(Saved entries)
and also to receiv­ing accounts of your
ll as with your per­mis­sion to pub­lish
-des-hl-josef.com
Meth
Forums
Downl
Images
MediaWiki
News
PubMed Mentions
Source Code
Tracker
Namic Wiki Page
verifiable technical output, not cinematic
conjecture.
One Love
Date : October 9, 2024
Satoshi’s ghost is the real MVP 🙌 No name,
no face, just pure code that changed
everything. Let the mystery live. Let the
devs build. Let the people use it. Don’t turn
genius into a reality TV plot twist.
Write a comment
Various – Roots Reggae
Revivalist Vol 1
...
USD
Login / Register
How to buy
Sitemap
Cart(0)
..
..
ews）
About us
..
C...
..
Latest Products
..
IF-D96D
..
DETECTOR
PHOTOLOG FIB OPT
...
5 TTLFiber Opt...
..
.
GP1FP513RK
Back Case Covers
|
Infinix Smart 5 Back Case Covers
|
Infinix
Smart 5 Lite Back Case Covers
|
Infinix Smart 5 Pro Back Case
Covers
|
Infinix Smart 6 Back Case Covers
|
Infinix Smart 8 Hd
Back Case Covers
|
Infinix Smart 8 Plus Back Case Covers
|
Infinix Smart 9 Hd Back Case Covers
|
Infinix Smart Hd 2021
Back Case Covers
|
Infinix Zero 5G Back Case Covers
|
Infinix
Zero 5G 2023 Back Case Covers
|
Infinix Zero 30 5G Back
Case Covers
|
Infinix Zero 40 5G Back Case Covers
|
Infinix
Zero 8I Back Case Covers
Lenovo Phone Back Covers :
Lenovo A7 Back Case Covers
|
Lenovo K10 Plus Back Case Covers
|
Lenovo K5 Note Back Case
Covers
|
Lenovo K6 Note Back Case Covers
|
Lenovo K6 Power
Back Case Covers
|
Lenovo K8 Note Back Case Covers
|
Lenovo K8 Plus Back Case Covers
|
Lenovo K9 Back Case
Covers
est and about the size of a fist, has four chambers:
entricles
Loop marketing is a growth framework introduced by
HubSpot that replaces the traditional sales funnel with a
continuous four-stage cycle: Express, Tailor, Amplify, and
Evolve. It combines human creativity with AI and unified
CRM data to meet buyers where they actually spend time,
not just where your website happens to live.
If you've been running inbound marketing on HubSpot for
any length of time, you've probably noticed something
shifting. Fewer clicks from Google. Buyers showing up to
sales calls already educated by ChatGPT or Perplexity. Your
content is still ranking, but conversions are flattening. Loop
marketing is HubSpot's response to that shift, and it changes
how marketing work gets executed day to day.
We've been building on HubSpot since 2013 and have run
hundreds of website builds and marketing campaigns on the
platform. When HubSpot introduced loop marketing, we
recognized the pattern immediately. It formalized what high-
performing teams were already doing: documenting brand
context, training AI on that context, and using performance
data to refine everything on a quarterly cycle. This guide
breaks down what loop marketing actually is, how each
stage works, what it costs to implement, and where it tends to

**WHAT YOU ARE ASKED TO DO**
Please report all lines in the entries where "Lenovo" appears.

**YOUR RESPONSE**
Lenovo Phone Back Covers :
Lenovo A7 Back Case Covers
Lenovo K10 Plus Back Case Covers
Lenovo K5 Note Back Case
Lenovo K6 Note Back Case Covers
Lenovo K6 Power
Lenovo K8 Note Back Case Covers
Lenovo K8 Plus Back Case Covers
Lenovo K9 Back Case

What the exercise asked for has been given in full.